Conference attendees used that chance to pepper the issuers with questions about the federal sequestration cuts that kicked in at the beginning of the month, including the effect of BAB subsidy payments being reduced. Although none of the issuers thought the potential 8.7% reduction of those subsidy payments would be a significant blow, they did express disappointment and said they are exploring the possible ramifications.

"We have Build America Bonds," Metropolitan Washington Airports Authority chief financial officer Andy Rountree said when asked about sequestration. "We're concerned about cuts as they would impact the subsidies of Build America Bonds."

Rountree said he estimates that MWAA, which operates Reagan National Airport and Dulles International Airport in Virginia as well as the Dulles Toll Road and issued $550 million of BABs, would take a $600,000 hit in subsidy payments each year under the sequester.

"That's not a huge deal in the grand scheme of our debt service," Rountree said. "We have planned and budgeted. But we wish that we wouldn't have to do that and ultimately that's going to fall to the toll road payers."

That road has already created controversy by using tolls to back the debt financing of a roughly $5 billion extension of the Washington Metrotrail system to the Dulles airport. Opponents of the financing plan have argued that using tolls to fund the train amounts to an unconstitutional tax. Two North Virginians have filed a suit against MWAA arguing that point, but two federal courts have so far declined to intervene.

Suzanne Long, executive director of the Virginia Resources Authority, puts together pooled financing deals for groups of smaller issuers in the commonwealth. Long said the VRA has been communicating with those local borrowers to let them know about the impact of the sequester, but that it was understood from the beginning that the debt ultimately belonged to them. She added that those smaller issuers will be cushioned because the nature of the pool deals mean no one borrower will take a huge hit.

"We will see an impact there, Long said. "The dollar amounts are not that large."

Manju Ganeriwala, Virginia's Treasurer, said the triple-A rated commonwealth's robust economy and its highly-educated workforce would keep it going strong despite the slow national economic recovery and unpredictable federal policies that leave her feeling "bounced around like a beach ball."

"Uncertainty has become the new norm for us," she told conference attendees.

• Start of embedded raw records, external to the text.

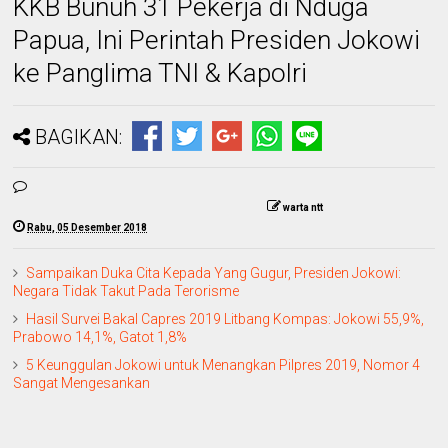
KKB Bunuh 31 Pekerja di Nduga
Papua, Ini Perintah Presiden Jokowi
ke Panglima TNI & Kapolri
BAGIKAN:
warta ntt
Rabu, 05 Desember 2018
Sampaikan Duka Cita Kepada Yang Gugur, Presiden Jokowi:
Negara Tidak Takut Pada Terorisme
Hasil Survei Bakal Capres 2019 Litbang Kompas: Jokowi 55,9%,
Prabowo 14,1%, Gatot 1,8%
5 Keunggulan Jokowi untuk Menangkan Pilpres 2019, Nomor 4
Sangat Mengesankan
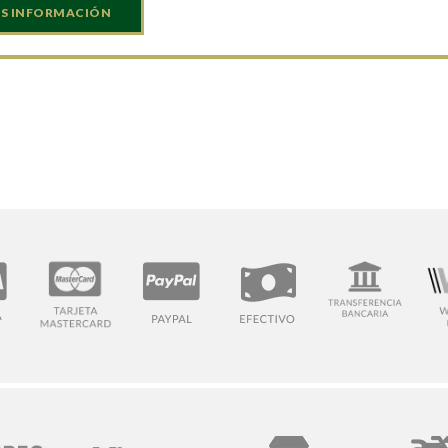
S INFORMACIÓN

Ganeriwala added that Virginia has the benefit of not relying on short-term borrowing for operational expenses the way some states do, using cash reserves instead. Strategies for dealing with continued federal uncertainty include shoring up those reserves as well as diversifying the economy by encouraging more varied industry to set up shop in Virginia, she said. The continuing resolution that Congress approved Thursday and President Obama is expected to sign before Wednesday to keep the U.S. government funded through the rest of fiscal year 2013, she said, also will give the Department of Defense more flexibility in implementing cuts, a boon to the thousands of DOD workers in Virginia.

"That flexibility will help Virginia," said Ganeriwala.

Davenport & Company is hoping to repeat the conference next year, with different issuers and presenters, Traudt said.